Indeed, Miller’s website gives this history:
“A year later , Corey went to Franco’s, the local tattoo parlor in Ontario, California. Franco was a 360-pound Sicilian with gold teeth, a Mohawk, and a .357 magnum slung in a shoulder harness. Corey and his buddies would go to Franco’s after school to drink beers and do whatever else they wanted to do. By summertime, Corey was drawing designs and taking out the trash at the shop, and Franco and the boys started calling him the shop hand. Franco’s soon closed after what Corey describes as some ‘pretty insane nights of fights, drunkenness, gunfire, arrests, and tattooing,’ but not before Franco sold Corey what he thought was a broken tattoo machine that turned out to work just fine.”
Sunday’s column has items about the daredevil’s 1971 jump in Ontario, cultural events this week and the death of a frequent letter writer to the Bulletin’s Opinion page.

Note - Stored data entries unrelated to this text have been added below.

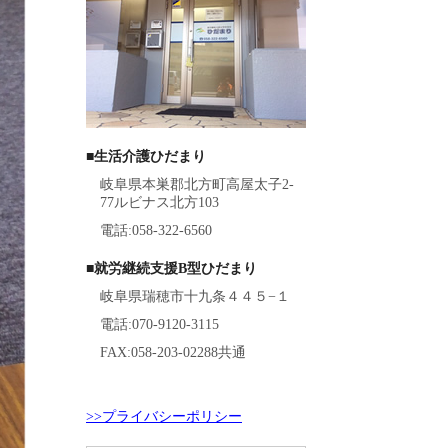
■生活介護ひだまり
岐阜県本巣郡北方町高屋太子2-
77ルビナス北方103
電話:058-322-6560
■就労継続支援B型ひだまり
岐阜県瑞穂市十九条４４５−１
電話:070-9120-3115
FAX:058-203-02288共通
>>プライバシーポリシー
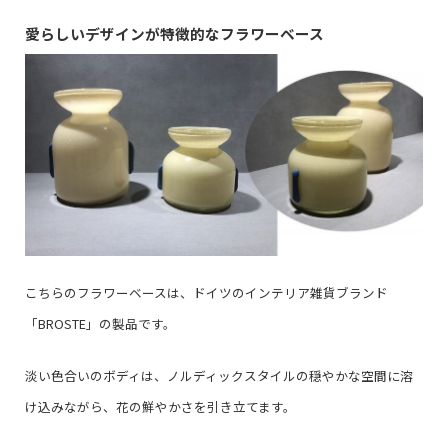
愛らしいデザインが特徴的なフラワーベース
こちらのフラワーベースは、ドイツのインテリア雑貨ブランド
「BROSTE」の製品です。
淡い色合いのボディは、ノルディックスタイルの穏やかな空間に溶
け込みながら、花の鮮やかさを引き立てます。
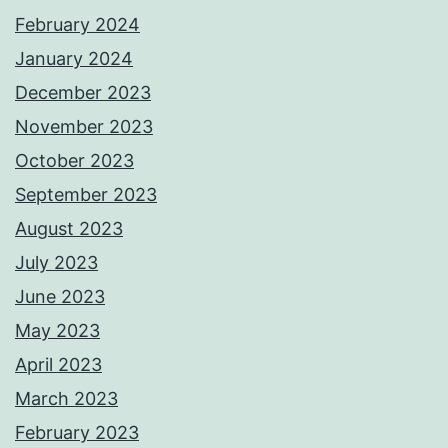
February 2024
January 2024
December 2023
November 2023
October 2023
September 2023
August 2023
July 2023
June 2023
May 2023
April 2023
March 2023
February 2023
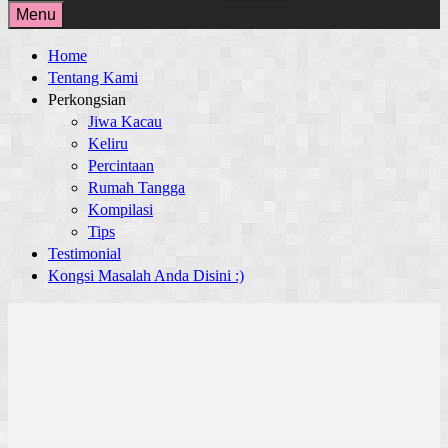
for:
Menu
Home
Tentang Kami
Perkongsian
Jiwa Kacau
Keliru
Percintaan
Rumah Tangga
Kompilasi
Tips
Testimonial
Kongsi Masalah Anda Disini :)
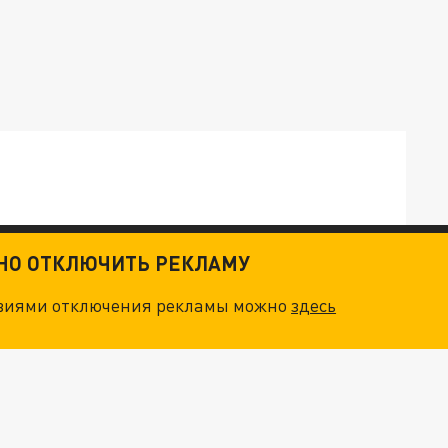
ТНО ОТКЛЮЧИТЬ РЕКЛАМУ
ОСКВЫ: НА ГЕНЕРАЛОВ ОХОТЯТСЯ "ЖИВЫЕ ДРОНЫ"
овиями отключения рекламы можно
здесь
. НО БЕДЫ ДЛЯ МАЛЫШЕЙ НЕ ЗАКОНЧИЛИСЬ
"ОЧЕНЬ ПЛОХИЕ НОВОСТИ": БОЛЬШАЯ ОШИБКА PALANTIR В РОССИИ. СТРАНЫ НАТО ВПЕРВЫЕ ЗА СВО ОСТАНОВИЛИ ПОСТАВКИ ОРУЖИЯ. ВСУ ТЕРЯЮТ ПРИГРАНИЧЬЕ?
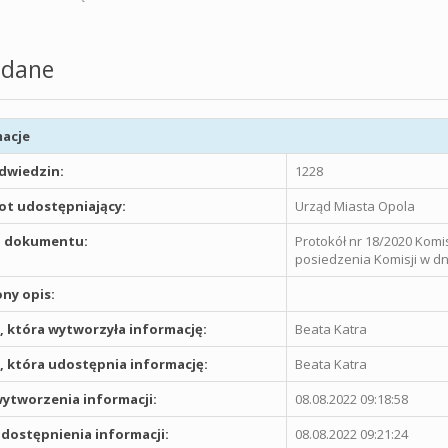
dane
acje
odwiedzin:
1228
t udostępniający:
Urząd Miasta Opola
 dokumentu:
Protokół nr 18/2020 Komi
posiedzenia Komisji w dni
ny opis:
 która wytworzyła informację:
Beata Katra
 która udostępnia informację:
Beata Katra
ytworzenia informacji:
08.08.2022 09:18:58
dostępnienia informacji:
08.08.2022 09:21:24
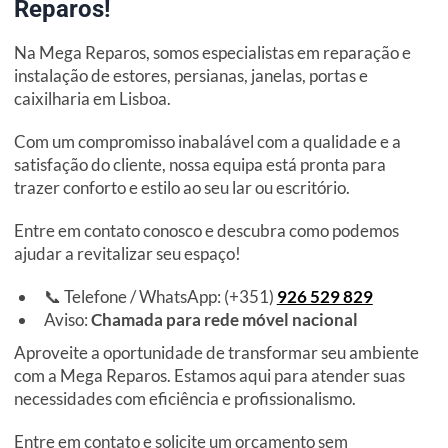
Reparos!
Na Mega Reparos, somos especialistas em reparação e
instalação de estores, persianas, janelas, portas e
caixilharia em Lisboa.
Com um compromisso inabalável com a qualidade e a
satisfação do cliente, nossa equipa está pronta para
trazer conforto e estilo ao seu lar ou escritório.
Entre em contato conosco e descubra como podemos
ajudar a revitalizar seu espaço!
📞 Telefone / WhatsApp: (+351)
926 529 829
Aviso:
Chamada para rede móvel nacional
Aproveite a oportunidade de transformar seu ambiente
com a Mega Reparos. Estamos aqui para atender suas
necessidades com eficiência e profissionalismo.
Entre em contato e solicite um orçamento sem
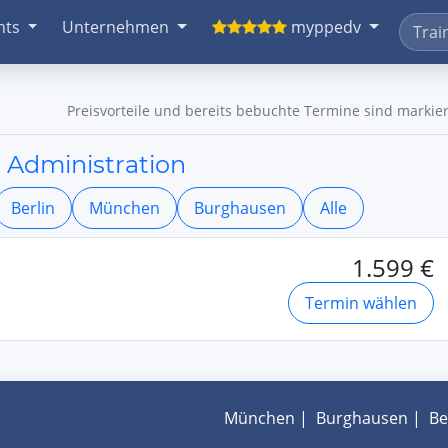
nts
Unternehmen
myppedv
Preisvorteile und bereits bebuchte Termine sind markier
 Administration
Berlin
München
Burghausen
Alle
1.599 €
Termin wählen
München
|
Burghausen
|
Be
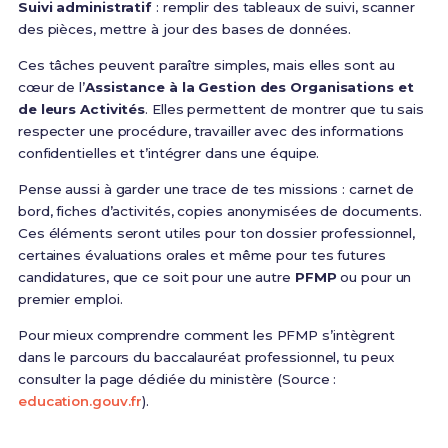
Suivi administratif
: remplir des tableaux de suivi, scanner
des pièces, mettre à jour des bases de données.
Ces tâches peuvent paraître simples, mais elles sont au
cœur de l’
Assistance à la Gestion des Organisations et
de leurs Activités
. Elles permettent de montrer que tu sais
respecter une procédure, travailler avec des informations
confidentielles et t’intégrer dans une équipe.
Pense aussi à garder une trace de tes missions : carnet de
bord, fiches d’activités, copies anonymisées de documents.
Ces éléments seront utiles pour ton dossier professionnel,
certaines évaluations orales et même pour tes futures
candidatures, que ce soit pour une autre
PFMP
ou pour un
premier emploi.
Pour mieux comprendre comment les PFMP s’intègrent
dans le parcours du baccalauréat professionnel, tu peux
consulter la page dédiée du ministère (Source :
education.gouv.fr
).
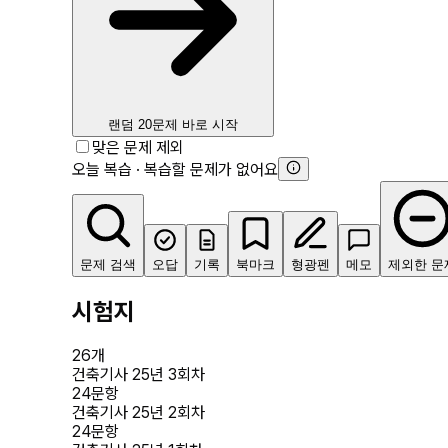
랜덤 20문제 바로 시작
맞은 문제 제외
오늘 복습 · 복습할 문제가 없어요
문제 검색
오답
기록
북마크
형광펜
메모
제외한 문
시험지
26
개
건축기사 25년 3회차
24
문항
건축기사 25년 2회차
24
문항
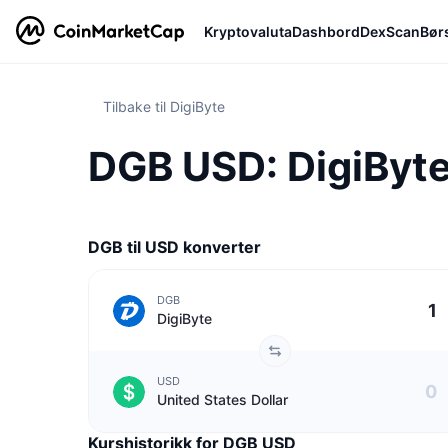
Kryptovaluta
Dashbord
DexScan
Bør
Tilbake til DigiByte
DGB USD: DigiByte 
DGB til USD konverter
DGB
DigiByte
USD
United States Dollar
Kurshistorikk for DGB USD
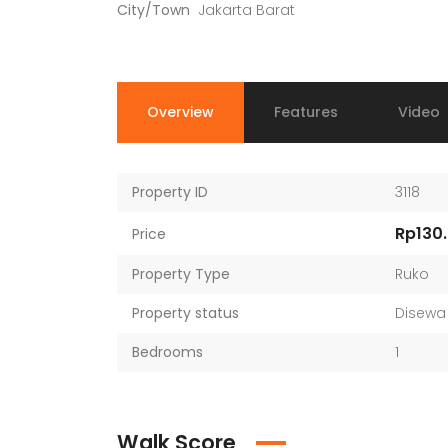
City/Town
Jakarta Barat
Overview
Features
Video
Property ID
3118
Rp130
Price
Property Type
Ruko
Property status
Disewa
Bedrooms
1
Walk Score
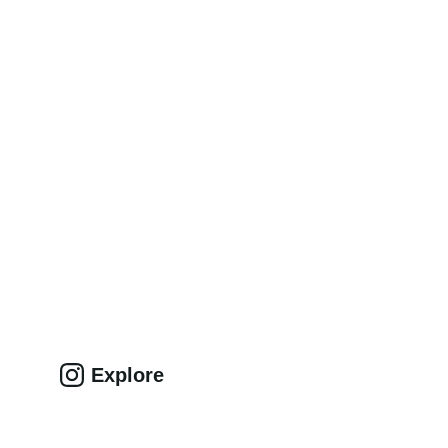
Explore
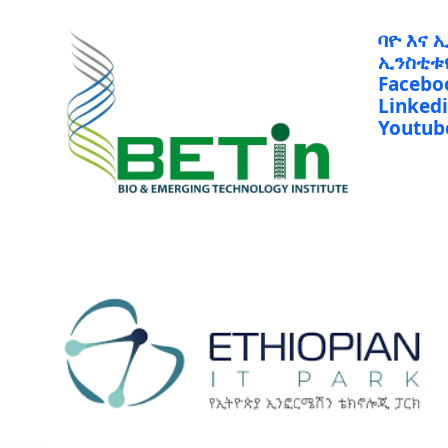
ባዮ እና 
ኢንስቲቱ
Facebo
Linked
Youtub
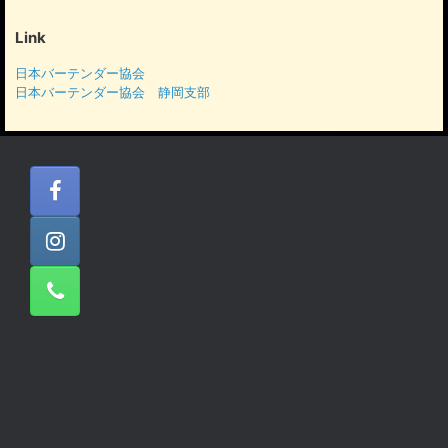
カ
イ
Link
ブ
日本バーテンダー協会
日本バーテンダー協会 静岡支部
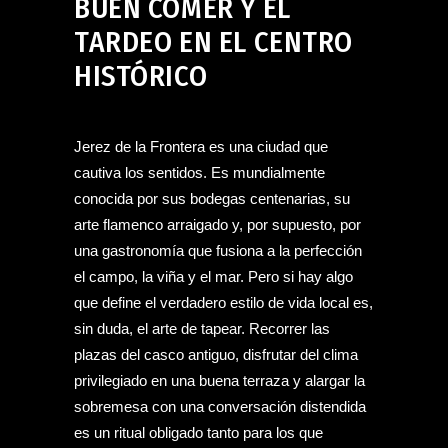
BUEN COMER Y EL
TARDEO EN EL CENTRO
HISTÓRICO
Jerez de la Frontera es una ciudad que
cautiva los sentidos. Es mundialmente
conocida por sus bodegas centenarias, su
arte flamenco arraigado y, por supuesto, por
una gastronomía que fusiona a la perfección
el campo, la viña y el mar. Pero si hay algo
que define el verdadero estilo de vida local es,
sin duda, el arte de tapear. Recorrer las
plazas del casco antiguo, disfrutar del clima
privilegiado en una buena terraza y alargar la
sobremesa con una conversación distendida
es un ritual obligado tanto para los que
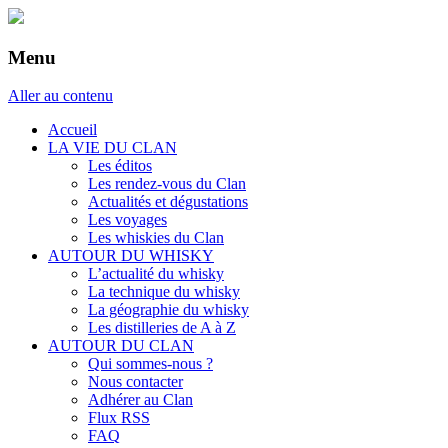
Menu
Aller au contenu
Accueil
LA VIE DU CLAN
Les éditos
Les rendez-vous du Clan
Actualités et dégustations
Les voyages
Les whiskies du Clan
AUTOUR DU WHISKY
L’actualité du whisky
La technique du whisky
La géographie du whisky
Les distilleries de A à Z
AUTOUR DU CLAN
Qui sommes-nous ?
Nous contacter
Adhérer au Clan
Flux RSS
FAQ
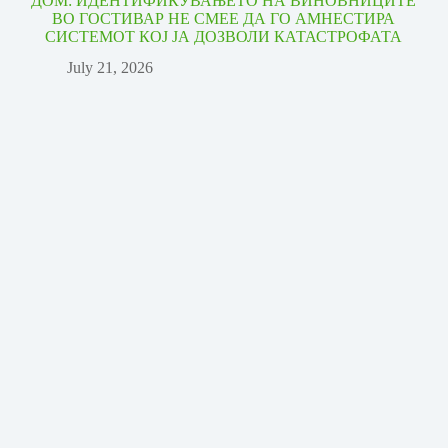
ДОМ: ИДЕНТИФИКУВАЊЕТО НА ВИНОВНИЦИТЕ
ВО ГОСТИВАР НЕ СМЕЕ ДА ГО АМНЕСТИРА
СИСТЕМОТ КОЈ ЈА ДОЗВОЛИ КАТАСТРОФАТА
July 21, 2026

Evel Knievel’s Feb. 28, 1971, jump over 19 Dodge vehicles (18 cars, one van) at Ontario Motor Speedway is seen in the photo above. And here, you can see a short video: the opening of the “Evel” biopic that mixes a few seconds of the actual jump with stuntwork, stand-ins and scenes with George Hamilton as Knievel. The jump was part of the entertainment at the Miller High Life 500 at the speedway. There will be more in Sunday’s column. Do you remember the jump? Were you there?
Monopoly’s decision to retire the iron, one of its eight original tokens dating to the 1930s, reminded me that Ontario had an important role in the electric iron, through GE’s Hotpoint factory, and that a permanent exhibit at the Museum of History and Art (225 S. Euclid Ave.) is devoted to the household appliance. All that is the subject of my Wednesday column.
At the Ontario library, they gave up email for a week, and (gasp) survived. You can read about that in Sunday’s column. Also, elephant rides won’t return to the Upland Lemon Festival, and I present a half-dozen restaurant and cultural items.
George Muecke, above, has opened Ontario’s first tattoo parlor in recent memory. You can get inked in virtually all our local cities, but only now can you do so in Ontario. Friday’s column is about Muecke, his shop and his oddly unique status in Ontario.